------ EXTRACTED DATA ------

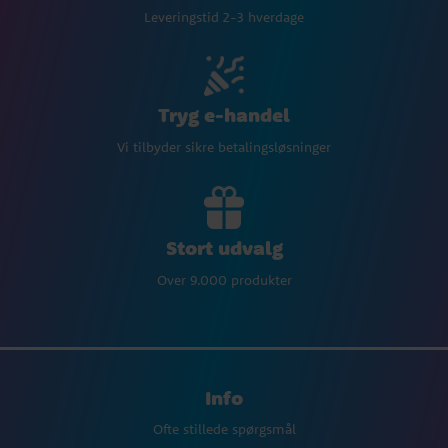
Leveringstid 2-3 hverdage
Tryg e-handel
Vi tilbyder sikre betalingsløsninger
Stort udvalg
Over 9.000 produkter
Info
Ofte stillede spørgsmål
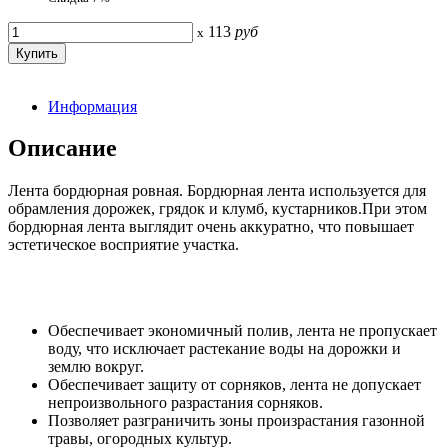
113
руб
x
Информация
Описание
Лента бордюрная ровная. Бордюрная лента используется для
обрамления дорожек, грядок и клумб, кустарников.При этом
бордюрная лента выглядит очень аккуратно, что повышает
эстетическое восприятие участка.
Обеспечивает экономичный полив, лента не пропускает
воду, что исключает растекание воды на дорожки и
землю вокруг.
Обеспечивает защиту от сорняков, лента не допускает
непроизвольного разрастания сорняков.
Позволяет разграничить зоны произрастания газонной
травы, огородных культур.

------

▶ [EXERCISE AIM]:
Write each entry again exactly, minus any images.

▶ [ANSWER BOX]:
Leveringstid 2-3 hverdage
Tryg e-handel
Vi tilbyder sikre betalingsløsninger
Stort udvalg
Over 9.000 produkter
Info
Ofte stillede spørgsmål
113
руб
x
Информация
Описание
Лента бордюрная ровная. Бордюрная лента используется для
обрамления дорожек, грядок и клумб, кустарников.При этом
бордюрная лента выглядит очень аккуратно, что повышает
эстетическое восприятие участка.
Обеспечивает экономичный полив, лента не пропускает
воду, что исключает растекание воды на дорожки и
землю вокруг.
Обеспечивает защиту от сорняков, лента не допускает
непроизвольного разрастания сорняков.
Позволяет разграничить зоны произрастания газонной
травы, огородных культур.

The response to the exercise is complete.